DEBORAH K. LEVANDUSKI, Complainant
VISITING NURSE ASSOCIATION OF SHEBOYGAN, INC., Respondent
An administrative law judge for the Department of Industry, Labor and Human Relations issued a decision in the above-captioned matter on June 19, 1987. Complainant filed a timely petition for review by the Commission and both parties submitted written arguments.
Based upon a review of the record in its entirety, the Labor and Industry Review Commission issues the following:
The decision of the Administrative Law Judge (copy attached) is affirmed and shall stand as the FINAL ORDER herein.
Dated and mailed February 10, 1988
/s/ Hugh C. Henderson, Chairman
/s/ Carl W. Thompson, Commissioner
/s/ Pamela I. Anderson, Commissioner
In the petition, Complainant asserted that the circumstances of her discharge differed in significant respect from those of the Complainant in City of Onalaska v. LIRC, 120 Wis. 2d 363 (1984), because Respondent discharged her without interviewing her with respect to the incident of arrest. However, the Complainant informed the Respondent's scheduler, Ms. Gardella, of the incident with her husband. Ms. Gardella relayed this information to Complainant's supervisor, who checked at the police station to verify it. While the Respondent did not question the Complainant directly concerning the incident, Respondent relied on the statements Complainant made to Ms. Gardella and its own investigation. The circumstances were therefore very similar to those in City of Onalaska; and most importantly, it is clear that the Respondent acted out of concern over the Complainant's conduct, and its belief that such conduct might mean the Complainant would respond inappropriately to provocation from its clients.
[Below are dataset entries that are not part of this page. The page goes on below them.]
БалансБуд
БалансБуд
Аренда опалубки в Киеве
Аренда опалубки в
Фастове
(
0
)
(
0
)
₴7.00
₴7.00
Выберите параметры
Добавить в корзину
The decision to discharge the Complainant was made because of her conduct on July 17, 1985, not because of her arrest record.
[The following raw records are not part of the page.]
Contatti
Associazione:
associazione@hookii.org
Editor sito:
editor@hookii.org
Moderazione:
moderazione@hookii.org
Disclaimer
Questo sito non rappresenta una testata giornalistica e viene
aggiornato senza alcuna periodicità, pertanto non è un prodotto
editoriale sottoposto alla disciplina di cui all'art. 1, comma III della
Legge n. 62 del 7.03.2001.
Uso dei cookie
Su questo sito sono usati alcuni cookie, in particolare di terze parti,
Complainant also asserted in the petition that the Administrative Law Judge erred by allowing hearsay testimony with respect to complaints from the Complainant's former patients regarding her work performance, and by refusing to allow cross-examination of this testimony. The Administrative Law Judge has discretion to allow hearsay testimony at a hearing, but no findings may be based on such testimony. The testimony complained of was minimal in nature, and neither the Administrative Law Judge nor the Commission relied upon it to any extent in making findings.
In its answer to the petition, Respondent made a motion for attorney fees and costs to be awarded to it. The Commission has no power to award fees and costs to respondents under the Wisconsin Fair Employment Act. See Beverly Tatum v. LIRC, 132 Wis. 2d 411 (1986).
185 / A
Appealed to Circuit Court. Affirmed September 13, 1988.